The governor of the Bank of England told G20 finance ministers that the FSB would start to examine whether the growing fintech sector presents any risk to the financial system. The FSB will determine its next steps in March. [...]
“The FSB is evaluating the potential financial stability implications of emerging financial technology innovation for the financial system as a whole, working with standard setters that are monitoring developments in their respective sectors. We are also working to understand better the potential impacts on financial stability of operational disruption to core financial institutions or infrastructure.”
The FSB’s scrutiny comes as financial companies are grappling with blockchain, the open-ledger technology that underpins bitcoin, the cryptocurrency. In turn, that has attracted the attention of regulators around the world. But this is the first time an international group has flagged its interest. [...]
Its attention this year is moving beyond banks: Mr Carney reiterated comments that broadly speaking banks were moving to what the FSB considers is the safe amount of capital to conserve, and that the FSB would concentrate on making sure existing regulations were implemented consistently around the world.
In a move that will cheer banks, he added that the body would examine any unintended consequences of post-crisis regulation; something that the BoE and EU are also doing.
The FSB will continue looking at asset managers, the shadow-banking sector, clearing houses and insurers.
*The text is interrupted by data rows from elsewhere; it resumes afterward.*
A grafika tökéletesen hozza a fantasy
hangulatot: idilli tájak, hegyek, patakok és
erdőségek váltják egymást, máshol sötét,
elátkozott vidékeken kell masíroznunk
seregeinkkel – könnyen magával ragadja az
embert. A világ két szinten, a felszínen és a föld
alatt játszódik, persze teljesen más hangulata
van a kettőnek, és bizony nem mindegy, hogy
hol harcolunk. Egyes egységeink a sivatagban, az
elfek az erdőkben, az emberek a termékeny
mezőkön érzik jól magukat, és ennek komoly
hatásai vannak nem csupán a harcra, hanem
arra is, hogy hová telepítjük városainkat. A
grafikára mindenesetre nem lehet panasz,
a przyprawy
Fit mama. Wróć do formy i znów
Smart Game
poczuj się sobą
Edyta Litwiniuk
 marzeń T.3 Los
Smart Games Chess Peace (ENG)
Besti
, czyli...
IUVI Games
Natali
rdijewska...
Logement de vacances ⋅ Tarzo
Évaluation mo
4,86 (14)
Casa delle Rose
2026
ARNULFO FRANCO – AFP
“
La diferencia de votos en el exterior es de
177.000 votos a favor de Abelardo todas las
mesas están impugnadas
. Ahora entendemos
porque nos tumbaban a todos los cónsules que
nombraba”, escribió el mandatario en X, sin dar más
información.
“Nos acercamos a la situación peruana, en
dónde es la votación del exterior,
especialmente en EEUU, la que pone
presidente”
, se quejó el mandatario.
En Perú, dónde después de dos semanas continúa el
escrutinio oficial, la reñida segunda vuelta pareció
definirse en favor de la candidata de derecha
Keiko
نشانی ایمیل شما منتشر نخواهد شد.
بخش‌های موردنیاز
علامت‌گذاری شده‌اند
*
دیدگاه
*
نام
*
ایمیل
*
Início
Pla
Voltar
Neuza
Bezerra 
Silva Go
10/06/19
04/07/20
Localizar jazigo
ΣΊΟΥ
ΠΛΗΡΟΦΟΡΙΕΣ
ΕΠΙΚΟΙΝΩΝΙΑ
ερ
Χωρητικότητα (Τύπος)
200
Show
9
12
While asset managers managed last year to convince the FSB to shelve a plan to label them as systemically important as some banks are — which would have brought extra capital charges and increased supervision — Mr Carney’s letter said the FSB would put out policy recommendations for the sector, particularly around reducing fire-sale risks. The body has been concerned with open-ended funds offering their investors redemptions at very short notice.